● **Activity**
Of all the entries below, only the lines from the one with "Экономический рост в" up to and including the one with "ракетный удар по Грузии (17, 44)" are to be duplicated exactly.

● **Recorded data**

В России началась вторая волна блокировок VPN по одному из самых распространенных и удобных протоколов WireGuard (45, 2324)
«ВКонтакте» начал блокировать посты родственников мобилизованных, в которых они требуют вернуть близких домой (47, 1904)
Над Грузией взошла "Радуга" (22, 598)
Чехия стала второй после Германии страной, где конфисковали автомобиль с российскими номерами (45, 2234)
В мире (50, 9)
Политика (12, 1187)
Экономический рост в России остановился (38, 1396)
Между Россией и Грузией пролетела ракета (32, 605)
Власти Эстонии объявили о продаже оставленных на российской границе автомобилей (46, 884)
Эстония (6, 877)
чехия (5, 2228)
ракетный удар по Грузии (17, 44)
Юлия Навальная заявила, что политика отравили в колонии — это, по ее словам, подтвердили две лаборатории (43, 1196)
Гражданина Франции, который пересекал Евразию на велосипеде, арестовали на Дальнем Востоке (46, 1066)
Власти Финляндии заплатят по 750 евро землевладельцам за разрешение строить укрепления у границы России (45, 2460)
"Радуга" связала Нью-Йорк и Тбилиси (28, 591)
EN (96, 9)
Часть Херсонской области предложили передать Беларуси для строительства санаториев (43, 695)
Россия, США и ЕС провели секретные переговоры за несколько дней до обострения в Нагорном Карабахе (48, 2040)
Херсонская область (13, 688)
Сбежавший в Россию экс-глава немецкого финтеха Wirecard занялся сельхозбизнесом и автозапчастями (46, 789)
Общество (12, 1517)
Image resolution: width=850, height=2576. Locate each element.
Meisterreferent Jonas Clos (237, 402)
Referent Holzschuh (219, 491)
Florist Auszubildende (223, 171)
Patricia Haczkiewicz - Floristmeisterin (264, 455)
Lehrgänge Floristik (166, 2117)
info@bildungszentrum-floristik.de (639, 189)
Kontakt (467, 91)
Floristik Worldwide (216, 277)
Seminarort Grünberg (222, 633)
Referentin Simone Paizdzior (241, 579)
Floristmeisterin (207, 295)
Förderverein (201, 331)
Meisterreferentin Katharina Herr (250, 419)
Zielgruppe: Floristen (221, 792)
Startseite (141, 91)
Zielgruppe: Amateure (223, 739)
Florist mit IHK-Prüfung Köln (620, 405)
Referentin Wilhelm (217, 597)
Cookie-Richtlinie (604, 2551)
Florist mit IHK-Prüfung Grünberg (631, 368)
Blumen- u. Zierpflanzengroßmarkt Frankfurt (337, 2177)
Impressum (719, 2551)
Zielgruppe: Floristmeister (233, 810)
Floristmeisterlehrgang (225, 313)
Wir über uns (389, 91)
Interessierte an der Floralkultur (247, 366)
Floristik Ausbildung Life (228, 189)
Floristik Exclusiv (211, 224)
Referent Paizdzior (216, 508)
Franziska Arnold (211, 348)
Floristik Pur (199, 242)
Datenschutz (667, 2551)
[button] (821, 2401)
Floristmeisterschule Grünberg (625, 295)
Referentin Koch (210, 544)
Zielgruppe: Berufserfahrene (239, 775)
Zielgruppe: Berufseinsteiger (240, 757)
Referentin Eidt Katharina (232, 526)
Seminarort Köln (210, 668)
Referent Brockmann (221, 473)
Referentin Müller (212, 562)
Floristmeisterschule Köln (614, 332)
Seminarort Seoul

● **Answer section**
Экономический рост в России остановился (38, 1396)
Между Россией и Грузией пролетела ракета (32, 605)
Власти Эстонии объявили о продаже оставленных на российской границе автомобилей (46, 884)
Эстония (6, 877)
чехия (5, 2228)
ракетный удар по Грузии (17, 44)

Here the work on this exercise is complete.